### EXERCISE DESCRIPTION
Count the lines in the following data that include "sciences". Please write only the number.

### RECORDS FOR THE EXERCISE
┄┄┄┄┄┄┄┄┄┄┄┄┄┄┄┄┄┄┄┄

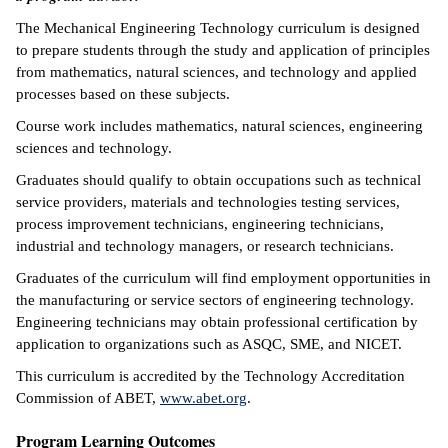
The Mechanical Engineering Technology curriculum is designed
ntion &
to prepare students through the study and application of principles
tion
from mathematics, natural sciences, and technology and applied
processes based on these subjects.
ds &
ration
Course work includes mathematics, natural sciences, engineering
sciences and technology.
nt Ambassador
Graduates should qualify to obtain occupations such as technical
am
service providers, materials and technologies testing services,
process improvement technicians, engineering technicians,
nt Code of
industrial and technology managers, or research technicians.
ct
Graduates of the curriculum will find employment opportunities in
t Life
the manufacturing or service sectors of engineering technology.
Engineering technicians may obtain professional certification by
nt Success &
application to organizations such as ASQC, SME, and NICET.
rt Programs
This curriculum is accredited by the Technology Accreditation
Commission of ABET,
www.abet.org
.
 Tours
Program Learning Outcomes
ology Resources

┄┄┄┄┄┄┄┄┄┄┄┄┄┄┄┄┄┄┄┄

### RESULT OF THE TASK
3